§ What to do
Scan the entries below for the word "Avinurme", then copy each line that holds it.

§ Data to use
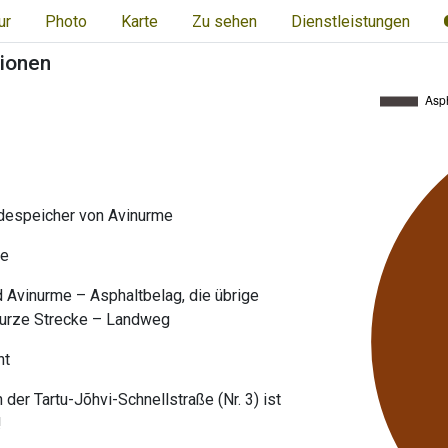
ur
Photo
Karte
Zu sehen
Dienstleistungen
tionen
despeicher von Avinurme
me
 Avinurme – Asphaltbelag, die übrige
kurze Strecke – Landweg
ht
der Tartu-Jõhvi-Schnellstraße (Nr. 3) ist
!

§ Output for this task
despeicher von Avinurme
 Avinurme – Asphaltbelag, die übrige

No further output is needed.